Saved entries

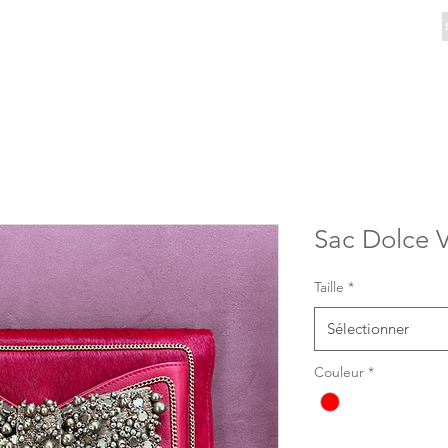
Sac Dolce V
Taille
*
Sélectionner
Couleur
*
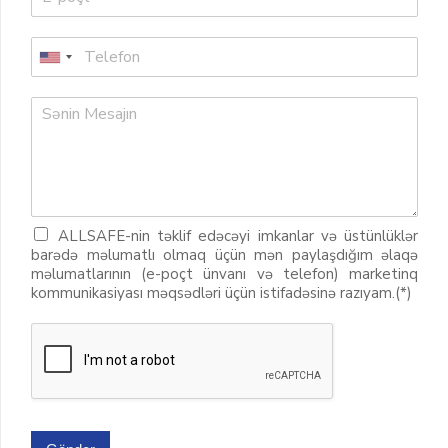
ALLSAFE-nin təklif edəcəyi imkanlar və üstünlüklər
barədə məlumatlı olmaq üçün mən paylaşdığım əlaqə
məlumatlarının (e-poçt ünvanı və telefon) marketinq
kommunikasiyası məqsədləri üçün istifadəsinə razıyam.(*)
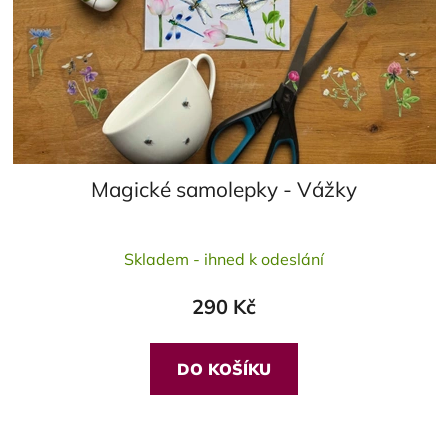
Magické samolepky - Vážky
Skladem - ihned k odeslání
290 Kč
DO KOŠÍKU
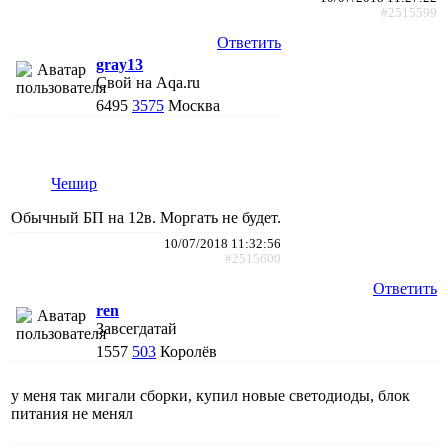
#2515599
Ответить
gray13
Свой на Aqa.ru
6495
3575
Москва
Чешир
Обычный БП на 12в. Моргать не будет.
10/07/2018 11:32:56
#2515600
Ответить
ren
Завсегдатай
1557
503
Королёв
у меня так мигали сборки, купил новые светодиоды, блок
питания не менял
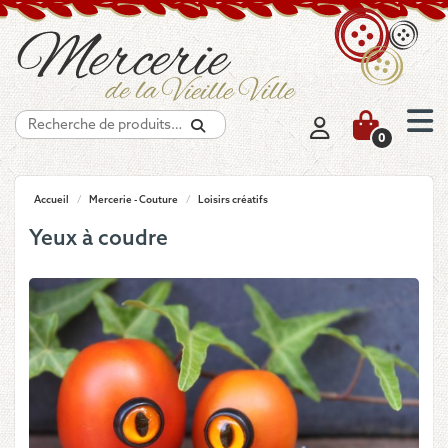
Recherche
0
Accueil
/
Mercerie - Couture
/
Loisirs créatifs
Yeux à coudre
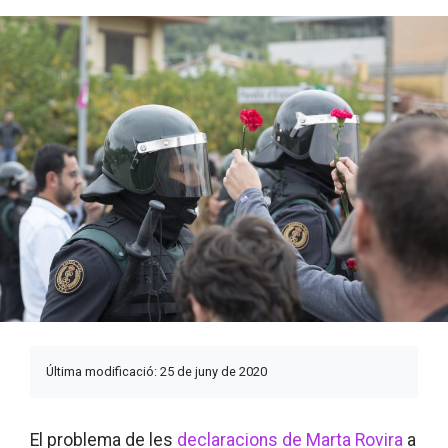
Última modificació: 25 de juny de 2020
El problema de les
declaracions de Marta Rovira
a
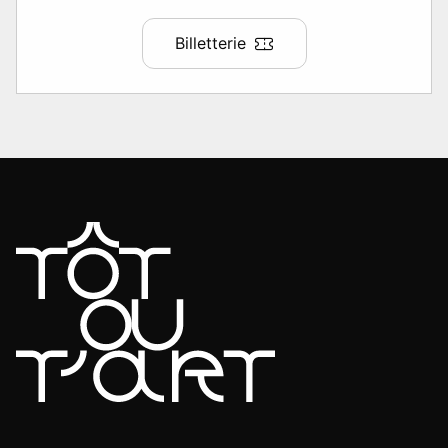
Billetterie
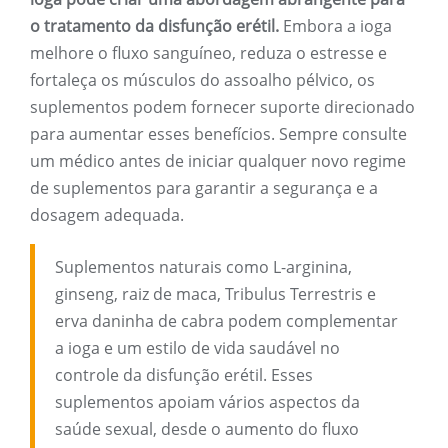
o tratamento da disfunção erétil.
Embora a ioga
melhore o fluxo sanguíneo, reduza o estresse e
fortaleça os músculos do assoalho pélvico, os
suplementos podem fornecer suporte direcionado
para aumentar esses benefícios. Sempre consulte
um médico antes de iniciar qualquer novo regime
de suplementos para garantir a segurança e a
dosagem adequada.
Suplementos naturais como L-arginina,
ginseng, raiz de maca, Tribulus Terrestris e
erva daninha de cabra podem complementar
a ioga e um estilo de vida saudável no
controle da disfunção erétil. Esses
suplementos apoiam vários aspectos da
saúde sexual, desde o aumento do fluxo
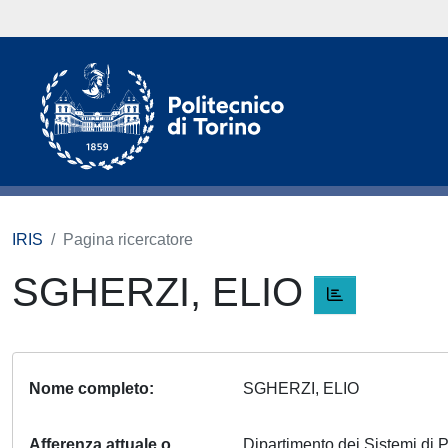
IRIS
Pagina ricercatore
SGHERZI, ELIO
Nome completo
SGHERZI, ELIO
Afferenza attuale o
Dipartimento dei Sistemi di 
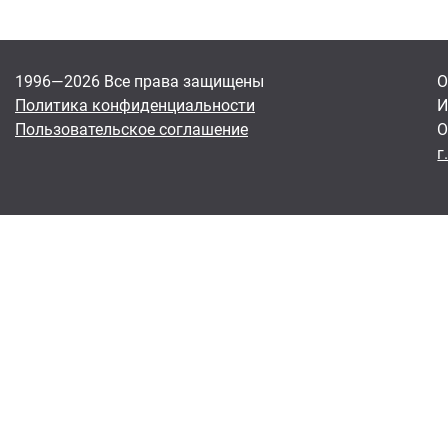
1996—2026 Все права защищены
О
Политика конфиденциальности
И
Пользовательское соглашение
О
г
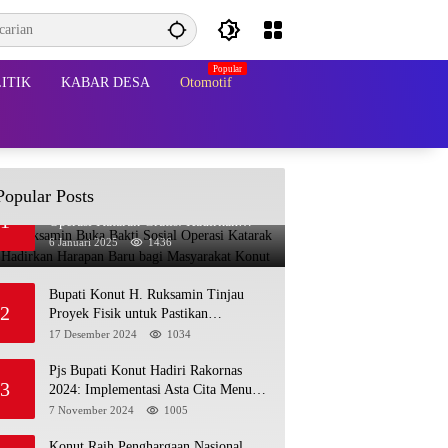
ITIK
KABAR DESA
Otomotif
Popular Posts
Bupati Ruksamin Buka Bakti Sosial
1
Operasi Katarak Gratis: Hadirkan
Harapan Baru bagi Masyarakat Konut
6 Januari 2025
1436
Bupati Konut H. Ruksamin Tinjau
2
Proyek Fisik untuk Pastikan
Kesesuaian dengan Perencanaan
17 Desember 2024
1034
Pjs Bupati Konut Hadiri Rakornas
3
2024: Implementasi Asta Cita Menuju
Indonesia Emas
7 November 2024
1005
Konut Raih Penghargaan Nasional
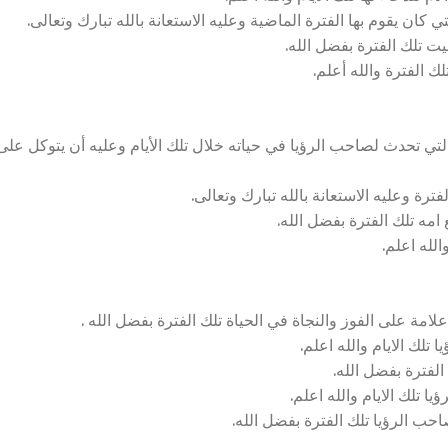
كان يقوم بها الفترة الماضية وعليه الاستعانة بالله تبارك وتعالى.
ت تلك الفترة بفضل الله.
 الفترة والله أعلم.
تي تحدث لصاحب الرؤيا في حياته خلال تلك الأيام وعليه أن يتوكل على
ترة وعليه الاستعانة بالله تبارك وتعالى.
امه تلك الفترة بفضل الله.
الله اعلم.
مة على الفوز والنجاة في الحياة تلك الفترة بفضل الله .
تلك الايام والله اعلم.
لفترة بفضل الله.
 تلك الايام والله اعلم.
ب الرؤيا تلك الفترة بفضل الله.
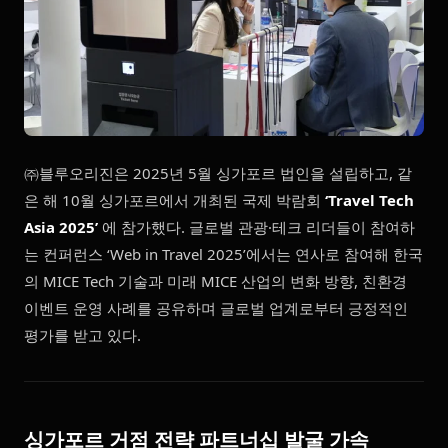
㈜블루오리진은 2025년 5월 싱가포르 법인을 설립하고, 같
은 해 10월 싱가포르에서 개최된 국제 박람회
‘Travel Tech
Asia 2025’
에 참가했다. 글로벌 관광·테크 리더들이 참여하
는 컨퍼런스 ‘Web in Travel 2025’에서는 연사로 참여해 한국
의 MICE Tech 기술과 미래 MICE 산업의 변화 방향, 친환경
이벤트 운영 사례를 공유하며 글로벌 업계로부터 긍정적인
평가를 받고 있다.
싱가포르 거점 전략 파트너십 발굴 가속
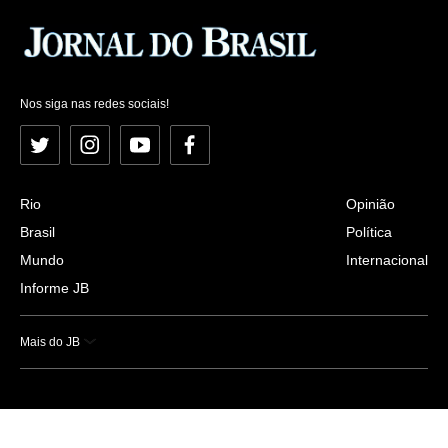
Nos siga nas redes sociais!
Twitter
Instagram
YouTube
Facebook
Rio
Opinião
Brasil
Política
Mundo
Internacional
Informe JB
Mais do JB
Esportes
Saúde
Ciência e Tecnologia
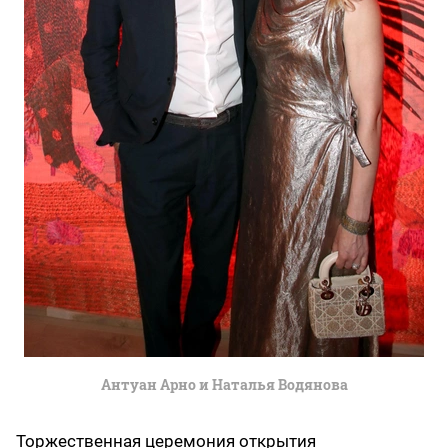
Антуан Арно и Наталья Водянова
Торжественная церемония открытия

» **Task directions**
All of the entries above should be duplicated exactly, except for the pictures.

» **Worked solution**
Sac Dolce V
Taille
*
Sélectionner
Couleur
*
ALLSAFE-nin təklif edəcəyi imkanlar və üstünlüklər
barədə məlumatlı olmaq üçün mən paylaşdığım əlaqə
məlumatlarının (e-poçt ünvanı və telefon) marketinq
kommunikasiyası məqsədləri üçün istifadəsinə razıyam.(*)
Magické samolepky - Vážky
Skladem - ihned k odeslání
290 Kč
DO KOŠÍKU
#2515599
Ответить
gray13
Свой на Aqa.ru
6495
3575
Москва
Чешир
Обычный БП на 12в. Моргать не будет.
10/07/2018 11:32:56
#2515600
Ответить
ren
Завсегдатай
1557
503
Королёв
у меня так мигали сборки, купил новые светодиоды, блок
питания не менял
Recherche
0
Accueil
/
Mercerie - Couture
/
Loisirs créatifs
Yeux à coudre
Última modificació: 25 de juny de 2020
El problema de les
declaracions de Marta Rovira
a
Billetterie
o tratamento da disfunção erétil.
Embora a ioga
melhore o fluxo sanguíneo, reduza o estresse e
fortaleça os músculos do assoalho pélvico, os
suplementos podem fornecer suporte direcionado
para aumentar esses benefícios. Sempre consulte
um médico antes de iniciar qualquer novo regime
de suplementos para garantir a segurança e a
dosagem adequada.
Suplementos naturais como L-arginina,
ginseng, raiz de maca, Tribulus Terrestris e
erva daninha de cabra podem complementar
a ioga e um estilo de vida saudável no
controle da disfunção erétil. Esses
suplementos apoiam vários aspectos da
saúde sexual, desde o aumento do fluxo
IRIS
Pagina ricercatore
SGHERZI, ELIO
Nome completo
SGHERZI, ELIO
Afferenza attuale o
Dipartimento dei Sistemi di 
1996—2026 Все права защищены
О
Политика конфиденциальности
И
Пользовательское соглашение
О
г
ITIK
KABAR DESA
Otomotif
Popular Posts
Bupati Ruksamin Buka Bakti Sosial
1
Operasi Katarak Gratis: Hadirkan
Harapan Baru bagi Masyarakat Konut
6 Januari 2025
1436
Bupati Konut H. Ruksamin Tinjau
2
Proyek Fisik untuk Pastikan
Kesesuaian dengan Perencanaan
17 Desember 2024
1034
Pjs Bupati Konut Hadiri Rakornas
3
2024: Implementasi Asta Cita Menuju
Indonesia Emas
7 November 2024
1005
Konut Raih Penghargaan Nasional
كان يقوم بها الفترة الماضية وعليه الاستعانة بالله تبارك وتعالى.
ت تلك الفترة بفضل الله.
 الفترة والله أعلم.
تي تحدث لصاحب الرؤيا في حياته خلال تلك الأيام وعليه أن يتوكل على
ترة وعليه الاستعانة بالله تبارك وتعالى.
امه تلك الفترة بفضل الله.
الله اعلم.
مة على الفوز والنجاة في الحياة تلك الفترة بفضل الله .
تلك الايام والله اعلم.
لفترة بفضل الله.
 تلك الايام والله اعلم.
ب الرؤيا تلك الفترة بفضل الله.
㈜블루오리진은 2025년 5월 싱가포르 법인을 설립하고, 같
은 해 10월 싱가포르에서 개최된 국제 박람회
‘Travel Tech
Asia 2025’
에 참가했다. 글로벌 관광·테크 리더들이 참여하
는 컨퍼런스 ‘Web in Travel 2025’에서는 연사로 참여해 한국
의 MICE Tech 기술과 미래 MICE 산업의 변화 방향, 친환경
이벤트 운영 사례를 공유하며 글로벌 업계로부터 긍정적인
평가를 받고 있다.
싱가포르 거점 전략 파트너십 발굴 가속
Nos siga nas redes sociais!
Twitter
Instagram
YouTube
Facebook
Rio
Opinião
Brasil
Política
Mundo
Internacional
Informe JB
Mais do JB
Esportes
Saúde
Ciência e Tecnologia
Антуан Арно и Наталья Водянова
Торжественная церемония открытия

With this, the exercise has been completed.